Riset: Orang Indonesia Punya Kebiasaan Tidur yang Buruk

Riset: Orang Indonesia Punya Kebiasaan Tidur yang Buruk
Farriek Tawfik, Direktur Asia Tenggara Princess Cruises (kanan).
Irawati D Astuti / IDS Rabu, 11 September 2019 | 10:00 WIB

Jakarta, Beritasatu.com - Salah satu perusahaan pelayaran terbesar dan terkemuka di dunia, Princess Cruises, bekerja sama dengan badan riset Wakefield Research, merilis riset tahunan kedua Relaxation Survey untuk Indonesia.

Dalam riset itu disebutkan, orang Indonesia sangat mengalami tekanan stres di mana 82% peserta riset mengemukakan bahwa mereka kesulitan tidur. Mereka mengaku memiliki kemungkinan untuk membawa beban pikiran berlebihan ketika liburan. Tren ini terus berlanjut dari tahun lalu di mana angka tercatat setinggi 83%.

Kebiasaan tidur buruk tidak teratasi dengan liburan. Kondisi tidur tidak cukup adalah masalah umum karena 1 dari 3 orang Indonesia tidak mendapatkan tidur cukup. Kebiasaan sebelum tidur dapat menjadi salah satu penyebab, karena sekitar 16% minum air panas berkafein (kopi) sebelum tidur, sehingga mengganggu kepulasan tidur.

Dokter spesialis tidur terkemuka dunia, dr Michael Breus mengatakan, riset ini menggarisbawahi pentingnya membiasakan diri untuk tidur nyenyak setiap malam, terlebih lagi ketika liburan.

“Tidur adalah kegiatan sensori penting bagi keseluruhan panca indera. Tidur memampukan tubuh untuk pulih dari ketegangan mental dan fisik. Kurangnya pengelolaan stres menjadi penyebab utama sulit tidur. Dengan begitu banyaknya orang Indonesia kesulitan tidur nyenyak ketika liburan, salah satu solusinya adalah dengan terus menjaga kebiasaan tidur sehari-hari. Berolah raga tidak boleh berhenti walaupun sedang berlibur. Dan mematuhi jam tidur secara konsisten akan memberikan tidur lelap,” jelas dr Breus dalam siaran pers yang diterima SP, Rabu (11/9).
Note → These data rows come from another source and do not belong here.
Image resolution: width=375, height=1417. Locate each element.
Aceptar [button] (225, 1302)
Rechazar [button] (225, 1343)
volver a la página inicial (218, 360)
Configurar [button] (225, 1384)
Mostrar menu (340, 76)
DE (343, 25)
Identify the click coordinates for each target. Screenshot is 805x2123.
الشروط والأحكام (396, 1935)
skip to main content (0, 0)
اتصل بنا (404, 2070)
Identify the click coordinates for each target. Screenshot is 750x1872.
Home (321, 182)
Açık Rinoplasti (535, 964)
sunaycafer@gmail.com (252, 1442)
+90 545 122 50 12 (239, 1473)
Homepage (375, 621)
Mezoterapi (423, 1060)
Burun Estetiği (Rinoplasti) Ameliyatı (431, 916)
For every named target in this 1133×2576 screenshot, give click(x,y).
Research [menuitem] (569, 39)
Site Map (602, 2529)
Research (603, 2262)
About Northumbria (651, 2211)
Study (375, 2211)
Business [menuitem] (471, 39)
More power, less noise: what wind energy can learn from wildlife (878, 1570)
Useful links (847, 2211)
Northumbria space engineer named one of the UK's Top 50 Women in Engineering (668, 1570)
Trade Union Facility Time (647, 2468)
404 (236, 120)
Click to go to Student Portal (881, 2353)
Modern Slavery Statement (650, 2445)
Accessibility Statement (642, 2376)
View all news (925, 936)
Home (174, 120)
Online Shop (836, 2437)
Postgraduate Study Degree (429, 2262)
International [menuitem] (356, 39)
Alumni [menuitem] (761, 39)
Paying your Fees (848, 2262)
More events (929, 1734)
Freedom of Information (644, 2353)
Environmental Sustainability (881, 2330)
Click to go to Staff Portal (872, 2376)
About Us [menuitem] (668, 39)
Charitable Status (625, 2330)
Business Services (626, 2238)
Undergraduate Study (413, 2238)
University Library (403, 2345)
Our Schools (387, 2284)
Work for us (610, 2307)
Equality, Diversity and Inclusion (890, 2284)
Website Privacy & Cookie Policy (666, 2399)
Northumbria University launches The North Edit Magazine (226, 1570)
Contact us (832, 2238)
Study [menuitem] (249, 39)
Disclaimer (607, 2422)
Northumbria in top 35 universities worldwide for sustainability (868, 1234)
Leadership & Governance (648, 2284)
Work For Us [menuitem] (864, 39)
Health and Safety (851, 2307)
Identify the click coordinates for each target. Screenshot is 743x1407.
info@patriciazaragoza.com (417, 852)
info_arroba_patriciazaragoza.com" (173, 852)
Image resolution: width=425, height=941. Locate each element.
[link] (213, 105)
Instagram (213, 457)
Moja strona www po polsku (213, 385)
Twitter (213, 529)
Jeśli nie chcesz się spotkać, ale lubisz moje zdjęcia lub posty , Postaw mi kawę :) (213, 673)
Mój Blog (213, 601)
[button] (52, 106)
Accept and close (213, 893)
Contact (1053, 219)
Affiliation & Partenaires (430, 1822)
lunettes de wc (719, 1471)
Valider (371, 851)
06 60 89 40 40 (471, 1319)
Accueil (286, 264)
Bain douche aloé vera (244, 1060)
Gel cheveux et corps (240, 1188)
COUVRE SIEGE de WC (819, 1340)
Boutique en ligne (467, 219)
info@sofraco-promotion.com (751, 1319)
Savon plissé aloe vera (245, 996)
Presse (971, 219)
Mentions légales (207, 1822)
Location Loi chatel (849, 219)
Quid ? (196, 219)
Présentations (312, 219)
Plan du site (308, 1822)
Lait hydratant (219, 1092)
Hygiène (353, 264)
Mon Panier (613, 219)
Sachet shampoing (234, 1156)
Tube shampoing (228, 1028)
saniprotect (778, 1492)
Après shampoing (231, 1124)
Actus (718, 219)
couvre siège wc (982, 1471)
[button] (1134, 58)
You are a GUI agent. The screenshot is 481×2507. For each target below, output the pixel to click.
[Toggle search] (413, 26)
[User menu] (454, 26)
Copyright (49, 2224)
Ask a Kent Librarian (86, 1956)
Dalam riset itu juga disebutkan, orang-orang sering menggunakan rutinitas yang memberi isyarat kepada tubuh mereka bahwa sudah waktu untuk tidur. Banyak yang memilih camilan atau minuman. Survei menemukan bahwa makanan sebelum tidur yang paling umum untuk orang Indonesia adalah produk dairy, seperti susu (43%), diikuti oleh sesuatu yang manis seperti kue kering atau kue basah (27%), dan minuman panas tanpa kafein (24%).

Tahun lalu, dr Breus mengunjungi Jakarta untuk meluncurkan Princess Luxury Bed yang ia kembangkan bersama dengan Princess Cruises. Lebih dari 45.000 ranjang mewah ini sekarang ada di lebih dari 22.000 kamar kabin di 17 kapal pesiar mewah Princess Cruises. Selain itu, bagi mereka yang tinggal di kamar suite, para tamu disediakan perlengkapan tidur bernama Sleep Kit yang terdiri dari barang-barang yang mendukung kondisi tidur pulas, seperti kabut linen, produk mandi beraroma teduh, peneduh mata, serta buklet saran tidur lelap.

“Para tamu Indonesia dapat merasakan pengalaman tidur pulas di ranjang mewah Princess Luxury Bed di atas kapal pesiar mewah Princess Sapphire yang akan berbasis di Singapura mulai dari bulan Desember 2019 hingga Maret 2020. Pengalaman tidur pulas ini juga bisa dinikmati di mana pun di dunia dengan kapal pesiar Princess baik di Jepang, Australia, Eropa, Kepulauan Karibia, Amerika Serikat dan Kanada. Pengalaman tidur lelap di ranjang mewah kami semakin akan mendorong pengalaman tidur malam nyenyak sehingga Anda sebagai turis menjadi semakin segar untuk kegiatan hari berikutnya," ungkap Direktur Asia Tenggara Princess Cruises, Farriek Tawfik.